C’est la première incursion de Nina Allan sur les terres du roman noir, mais ses lecteurs ne seront pas dépaysés. L’autrice, elle-même résidente de la superbe île de Bute, s’approprie le genre, avec son style propre et ses marottes. Aussi, dans cette sorte d’étrange «polar de terroir» (mais de haute volée!) façon Trois crimes à Ploumanac’h, ce genre cher à nos voisins (non, pas les fées et les lutins, cette fois…), elle fissure une nouvelle fois le réel, et mêle ses personnages fictifs tourmentés à de célèbres scientifiques ou au peintre anglais fou et parricide Richard Dadd. Non sans mener en bateau (plutôt en ferry, ici) le lecteur fasciné –«Toute intrigue policière doit comporter une fausse piste, c’est la règle», rappelle Cath… Avec, toujours, cette justesse dans les dialogues et cette propension à entrer dans la tête de ses personnages.
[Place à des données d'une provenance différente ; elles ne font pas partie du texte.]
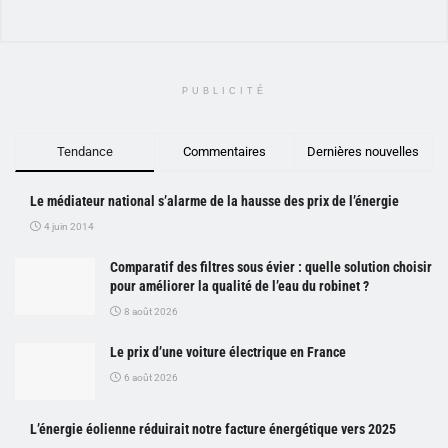
PUBLICITÉ
Tendance
Commentaires
Dernières nouvelles
Le médiateur national s’alarme de la hausse des prix de l’énergie
4 juin 2014
Comparatif des filtres sous évier : quelle solution choisir
pour améliorer la qualité de l’eau du robinet ?
8 août 2026
Le prix d’une voiture électrique en France
6 août 2026
L’énergie éolienne réduirait notre facture énergétique vers 2025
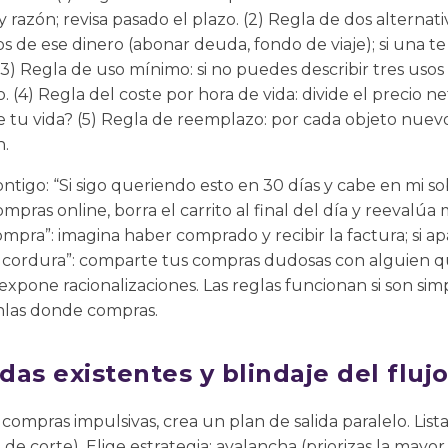
 y razón; revisa pasado el plazo. (2) Regla de dos alternat
os de ese dinero (abonar deuda, fondo de viaje); si una 
(3) Regla de uso mínimo: si no puedes describir tres usos
. (4) Regla del coste por hora de vida: divide el precio n
e tu vida? (5) Regla de reemplazo: por cada objeto nuevo,
n.
ntigo: “Si sigo queriendo esto en 30 días y cabe en mi sob
mpras online, borra el carrito al final del día y reevalúa
pra”: imagina haber comprado y recibir la factura; si a
e cordura”: comparte tus compras dudosas con alguien q
 expone racionalizaciones. Las reglas funcionan si son simp
onlas donde compras.
as existentes y blindaje del fluj
 compras impulsivas, crea un plan de salida paralelo. List
 de corte). Elige estrategia: avalancha (priorizas la mayor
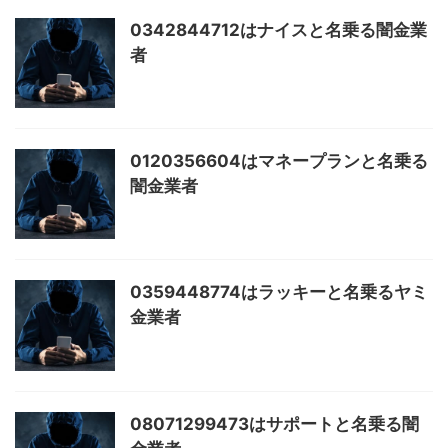
0342844712はナイスと名乗る闇金業
者
0120356604はマネープランと名乗る
闇金業者
0359448774はラッキーと名乗るヤミ
金業者
08071299473はサポートと名乗る闇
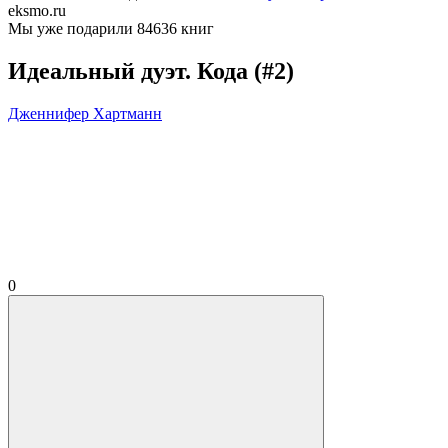
eksmo.ru
Мы уже подарили 84636 книг
Идеальный дуэт. Кода (#2)
Дженнифер Хартманн
0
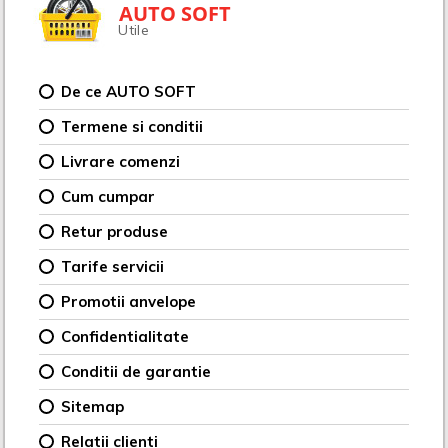
AUTO SOFT
Utile
De ce AUTO SOFT
Termene si conditii
Livrare comenzi
Cum cumpar
Retur produse
Tarife servicii
Promotii anvelope
Confidentialitate
Conditii de garantie
Sitemap
Relatii clienti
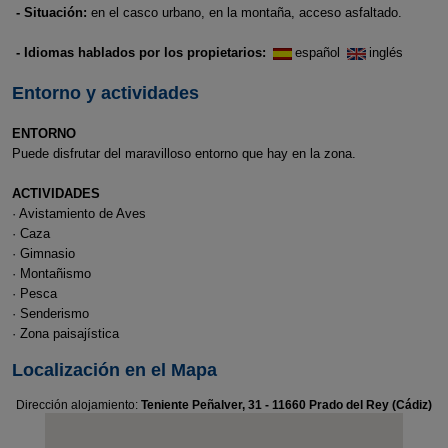
- Situación:
en el casco urbano, en la montaña, acceso asfaltado.
- Idiomas hablados por los propietarios:
español
inglés
Entorno y actividades
ENTORNO
Puede disfrutar del maravilloso entorno que hay en la zona.
ACTIVIDADES
· Avistamiento de Aves
· Caza
· Gimnasio
· Montañismo
· Pesca
· Senderismo
· Zona paisajística
Localización en el Mapa
Dirección alojamiento:
Teniente Peñalver, 31 - 11660 Prado del Rey (Cádiz)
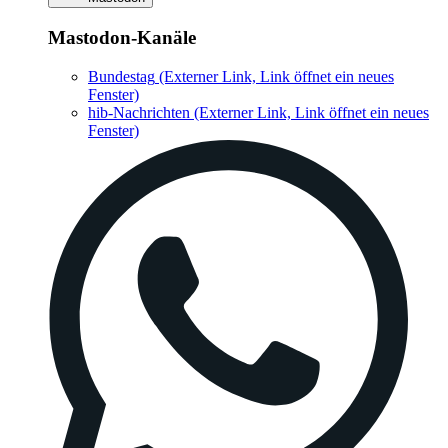
Mastodon-Kanäle
Bundestag
(Externer Link, Link öffnet ein neues
Fenster)
hib-Nachrichten
(Externer Link, Link öffnet ein neues
Fenster)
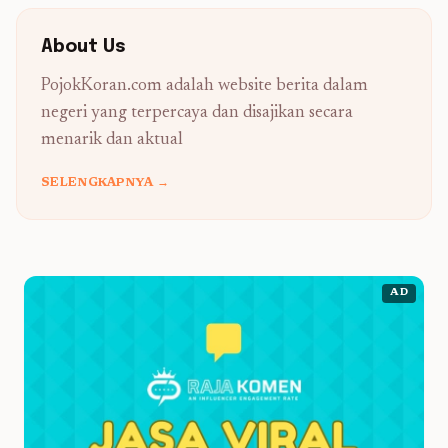
About Us
PojokKoran.com adalah website berita dalam
negeri yang terpercaya dan disajikan secara
menarik dan aktual
SELENGKAPNYA →
AD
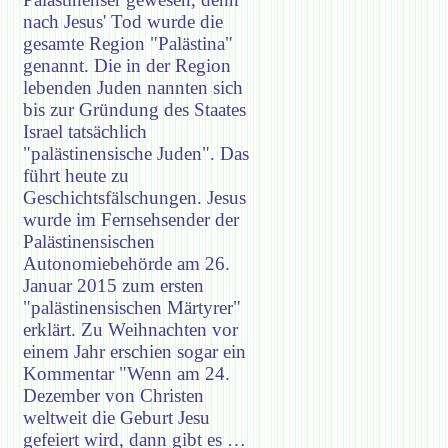
nach Jesus' Tod wurde die
gesamte Region "Palästina"
genannt. Die in der Region
lebenden Juden nannten sich
bis zur Gründung des Staates
Israel tatsächlich
"palästinensische Juden". Das
führt heute zu
Geschichtsfälschungen. Jesus
wurde im Fernsehsender der
Palästinensischen
Autonomiebehörde am 26.
Januar 2015 zum ersten
"palästinensischen Märtyrer"
erklärt. Zu Weihnachten vor
einem Jahr erschien sogar ein
Kommentar "Wenn am 24.
Dezember von Christen
weltweit die Geburt Jesu
gefeiert wird, dann gibt es …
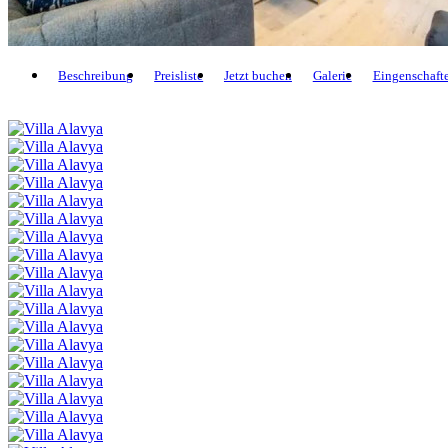
Beschreibung
Preisliste
Jetzt buchen
Galerie
Eingenschaft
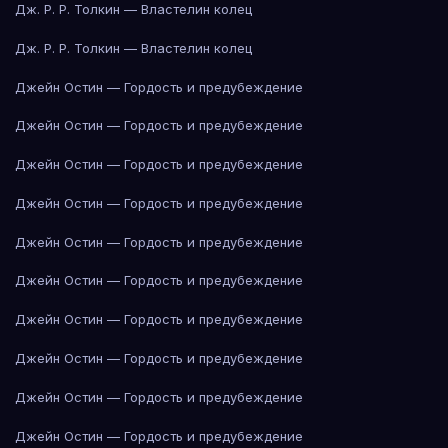
Дж. Р. Р. Толкин — Властелин колец
Дж. Р. Р. Толкин — Властелин колец
Джейн Остин — Гордость и предубеждение
Джейн Остин — Гордость и предубеждение
Джейн Остин — Гордость и предубеждение
Джейн Остин — Гордость и предубеждение
Джейн Остин — Гордость и предубеждение
Джейн Остин — Гордость и предубеждение
Джейн Остин — Гордость и предубеждение
Джейн Остин — Гордость и предубеждение
Джейн Остин — Гордость и предубеждение
Джейн Остин — Гордость и предубеждение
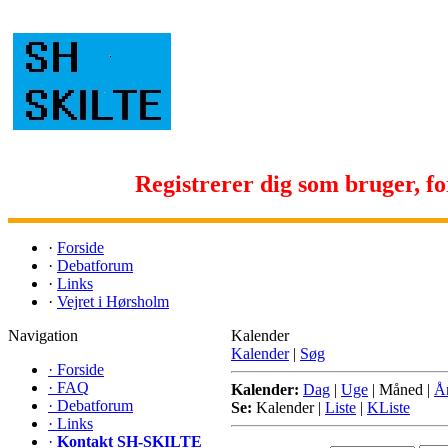
Registrerer dig som bruger, for 
·
Forside
·
Debatforum
·
Links
·
Vejret i Hørsholm
Navigation
Kalender
Kalender
|
Søg
·
Forside
·
FAQ
Kalender:
Dag
|
Uge
|
Måned
|
Å
·
Debatforum
Se:
Kalender
|
Liste
|
KListe
·
Links
·
Kontakt SH-SKILTE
Cath est du reste si hantée par la mort de Shirley que celle-ci l’interrompt régulièrement dans ses pensées.

Si les dernières pages laissent penser que le crime a finalement été élucidé, Nina Allan laisse volontairement planer le doute sur de nombreux éléments de l’intrigue que, d’ailleurs, elle ne résout pas. De quoi autoriser les lecteurs un brin rêveurs à se laisser aller à des interprétations très personnelles et… folkloriques.

Maria Pourchet

Stock, 336 p.

Après l’amour, qu’elle a scruté sous bien des formes, souvent il y a la rupture. C’est elle que Maria Pourchet décortique dans Tressaillir, une rupture qui, loin d’être un geste sec, s’éprouve au fil du temps. Michelle part, elle quitte Sirius, ou plutôt s’en arrache, y laissant quelques lambeaux d’elle-même. La séparation va réveiller la peur viscérale qui l’étreint depuis sa plus tendre enfance, une peur qui est comme un mécanisme de survie, et qu’elle explorera en rentrant chez elle, dans la forêt, ce départ se doublant alors d’un retour.

Laurent Mauvignier

Editions de Minuit, 752 p.

Dans une magnifique langue proustienne qui rend palpable la fuite du temps, Laurent Mauvignier escalade son arbre généalogique. De la branche la moins haute aux aïeux lointains, l’auteur ressuscite les morts, certains fameux, certains encombrants, qui dorment dans les commodes de la grande maison vide mais pleine de secrets, d’images et de souvenirs. Avec pudeur, au gré des réminiscences, il questionne la mémoire, le poids de l’hérédité, s’approchant au plus près de ces ombres sans en percer tous les mystères car, comme le confia un jour sa grand-mère, «les gens, tu sais, même les plus proches… les proches aussi… tous les gens sont des étrangers».

Adam Rapp

Seuil. Traduit de l’anglais (Etats-Unis) par Sabine Porte. 512 p.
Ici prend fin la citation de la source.